• **Entries supplied**
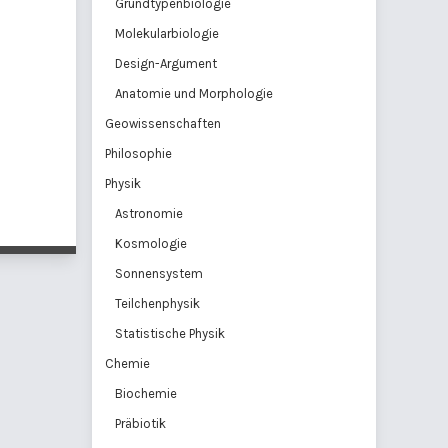
Grundtypenbiologie
Molekularbiologie
Design-Argument
Anatomie und Morphologie
Geowissenschaften
Philosophie
Physik
Astronomie
Kosmologie
Sonnensystem
Teilchenphysik
Statistische Physik
Chemie
Biochemie
Präbiotik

• **Your assignment**
The answer must consist of the lines from the one with "Sonnensystem" through the final line of the entries above, exactly as they are, and nothing else.

• **Response**
Sonnensystem
Teilchenphysik
Statistische Physik
Chemie
Biochemie
Präbiotik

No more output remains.